Some days, I feel bad for the developers, because they spent all of that time crafting some amazing ending sequence, and I’ll never get to see it. Not that I think the developers only made the game for me. I mean, that’s just silly when you’re looking at the profit margin.
So recently, as I am wont to do, I grabbed a new game. I’ve dipped my toes into a few as of late, but, again, new shiny thing, and I bought it faster than you can tell me to not push the red button. This new game? The Stanley Parable.

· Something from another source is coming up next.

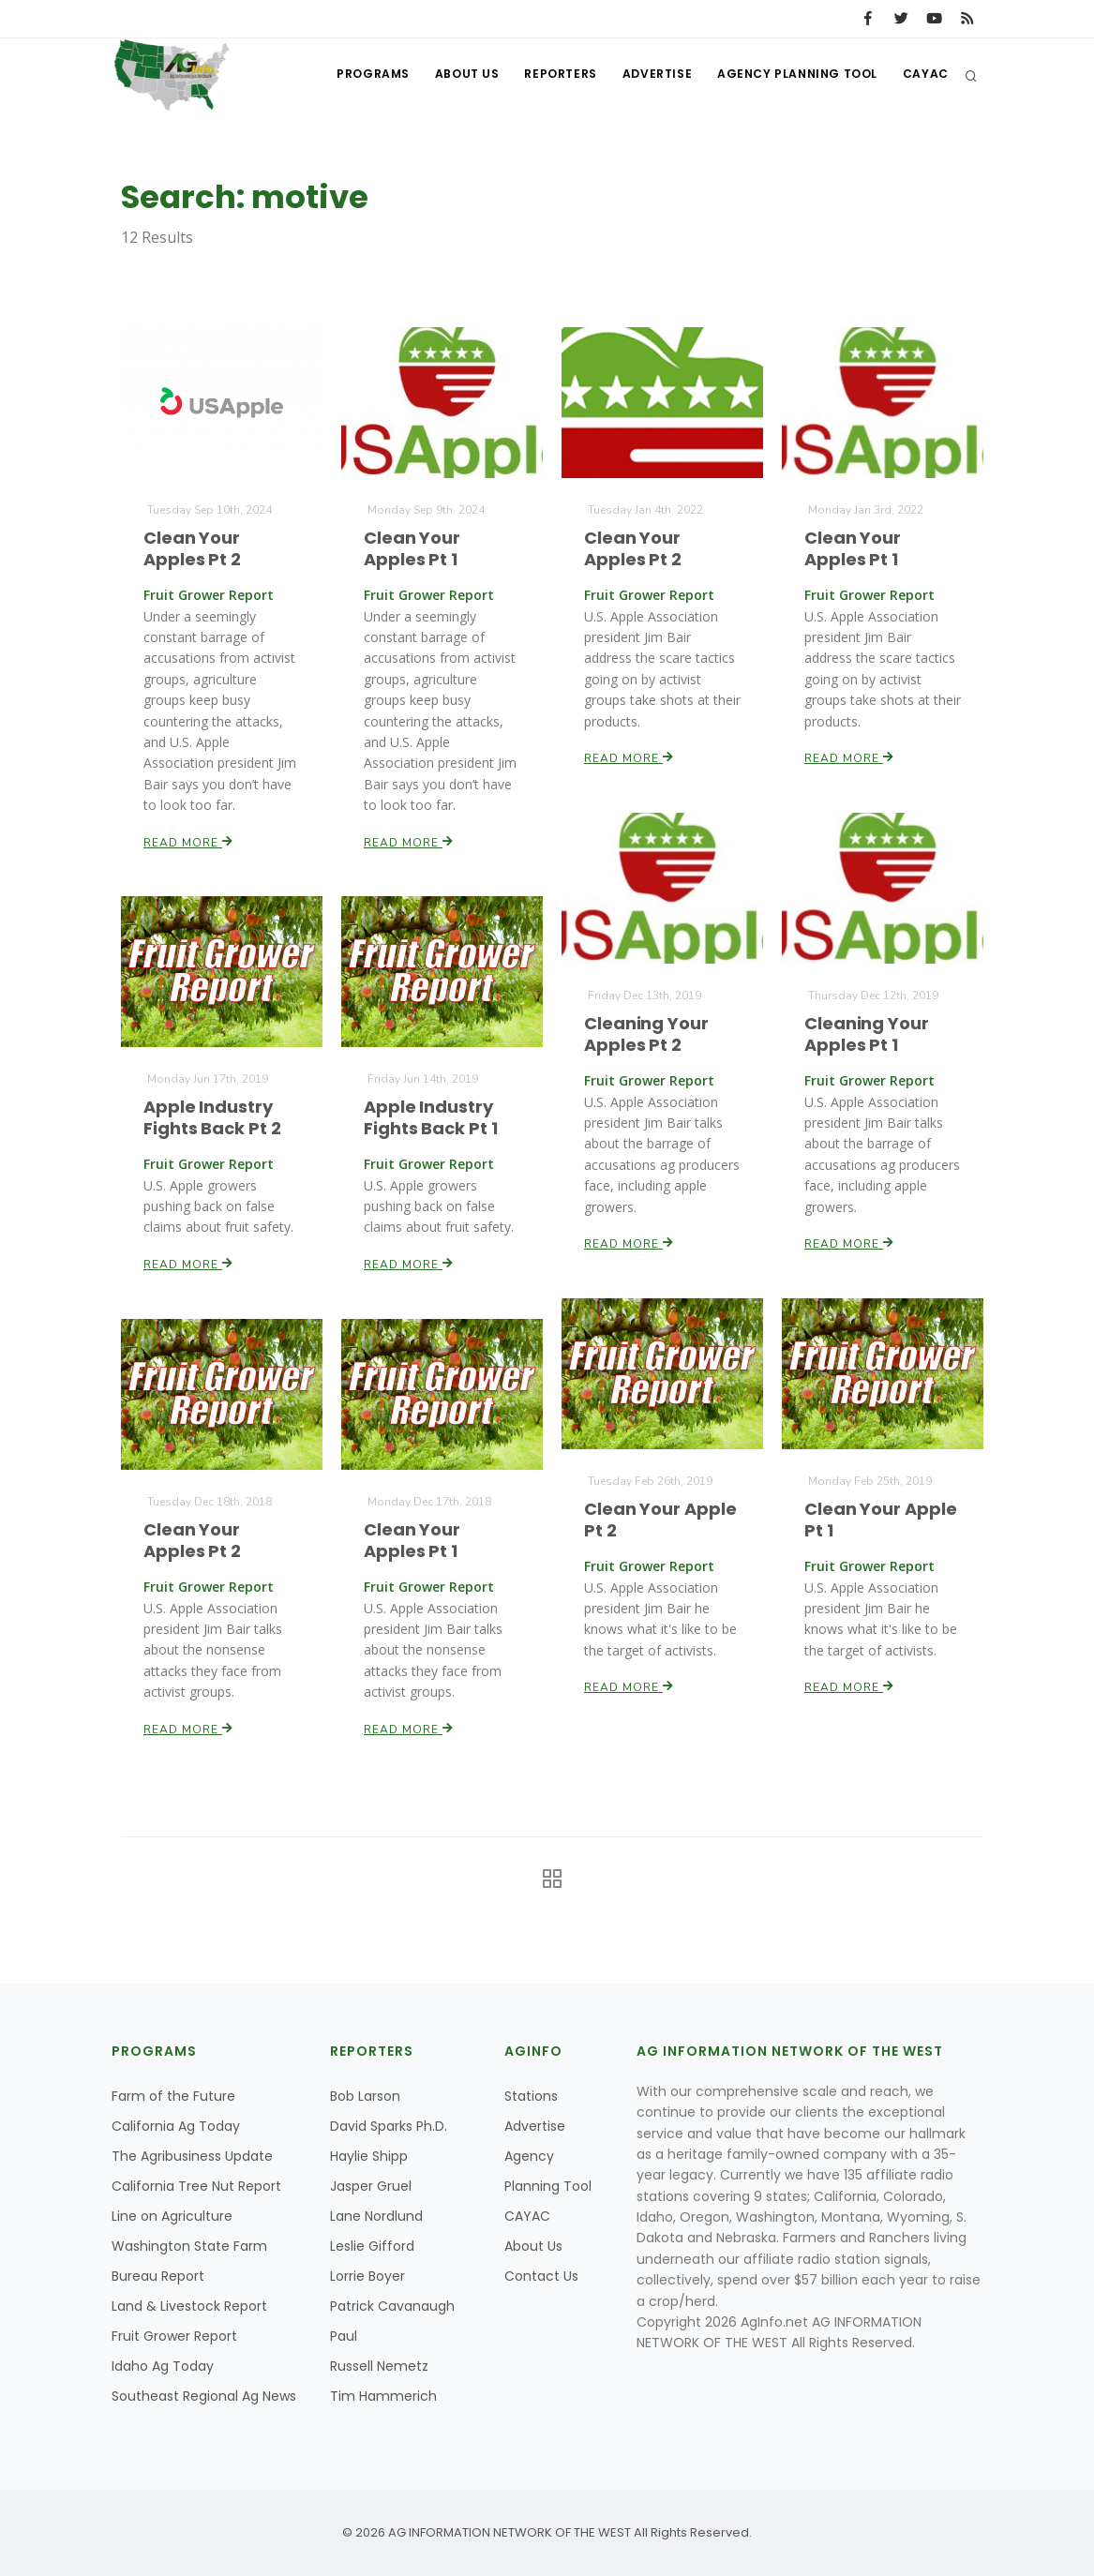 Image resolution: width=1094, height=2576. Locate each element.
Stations (531, 2096)
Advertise (649, 75)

See, The Stanley Parable is a game about a man named Stanley (clever, isn’t it?). And yet, it isn’t a game. Not in the traditional sense of the wold. I’ve seen at least three of the endings, and I’ve only spent a little time in the world of Stanley. Stanley’s world, which is, in many ways, very similar to our world.
For those that aren’t familiar with the backstory to The Stanley Parable, it all started out as a game mod. Said mod became so popular that the developers recently released a larger version. That version naturally includes a demo (which isn’t really a demo… trust me, it makes sense) to welcome people into Stanley’s world. A world where Stanley is a man working at a desk, pushing buttons.
Strikes a little close to home, doesn’t it?
Anyway, part of the joy, and part of the frustration, of The Stanley Parable is that there is only the barest idea of what to do within the game. There is a narrator, who is wonderfully snarky, describing what Stanley does before he does it. However, just because the narrator tells you to do something, it doesn’t mean you have to. You can do whatever you choose, within the limits of the game engine. The narrator will correct his story to adjust for you taking a different path, but he doesn’t have to be happy about it.
In a lot of ways, The Stanley Parable is a game that isn’t a game that deconstructs the notion of what video games can be, while also firmly supporting what video games are. It’s a voyage through an open-world environment, while also being a trip down a controlled path. It’s a choose-your-own-adventure game without choice, but plenty of options. And yes, if it sounds like I’m contradicting myself, it’s because I am.
Because this was a game about a man named Stanley. And that made me happy.
Now if only I could stop wandering into the broom closet.